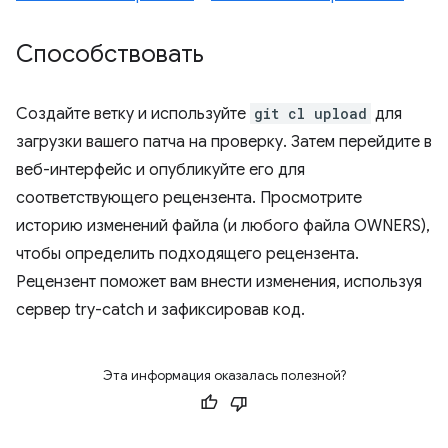
Способствовать
Создайте ветку и используйте
git cl upload
для
загрузки вашего патча на проверку. Затем перейдите в
веб-интерфейс и опубликуйте его для
соответствующего рецензента. Просмотрите
историю изменений файла (и любого файла OWNERS),
чтобы определить подходящего рецензента.
Рецензент поможет вам внести изменения, используя
сервер try-catch и зафиксировав код.
Эта информация оказалась полезной?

------------------------------------------------------------------------

Exercise requirements >>
When a line in the data contains "рецензента", return it as written.

Output below >>
соответствующего рецензента. Просмотрите
чтобы определить подходящего рецензента.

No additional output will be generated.